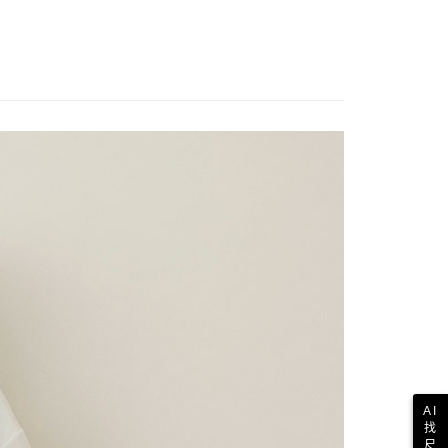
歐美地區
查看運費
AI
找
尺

################

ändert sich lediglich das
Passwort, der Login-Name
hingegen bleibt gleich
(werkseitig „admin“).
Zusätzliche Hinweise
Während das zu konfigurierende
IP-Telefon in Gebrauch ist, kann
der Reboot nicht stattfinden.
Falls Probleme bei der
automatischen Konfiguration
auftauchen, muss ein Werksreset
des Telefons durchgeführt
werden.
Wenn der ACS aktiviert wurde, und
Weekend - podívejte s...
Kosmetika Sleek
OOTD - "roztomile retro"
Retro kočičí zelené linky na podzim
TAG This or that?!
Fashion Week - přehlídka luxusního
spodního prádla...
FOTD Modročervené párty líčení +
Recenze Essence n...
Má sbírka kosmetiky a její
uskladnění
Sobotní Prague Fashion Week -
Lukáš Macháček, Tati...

################

EXERCISE GOAL
Please return the lines above that run from the line containing "Retro kočičí zelené linky na podzim" to the line containing "Lukáš Macháček, Tati...", inclusive, exactly and with no other lines.

EXPECTED ANSWER
Retro kočičí zelené linky na podzim
TAG This or that?!
Fashion Week - přehlídka luxusního
spodního prádla...
FOTD Modročervené párty líčení +
Recenze Essence n...
Má sbírka kosmetiky a její
uskladnění
Sobotní Prague Fashion Week -
Lukáš Macháček, Tati...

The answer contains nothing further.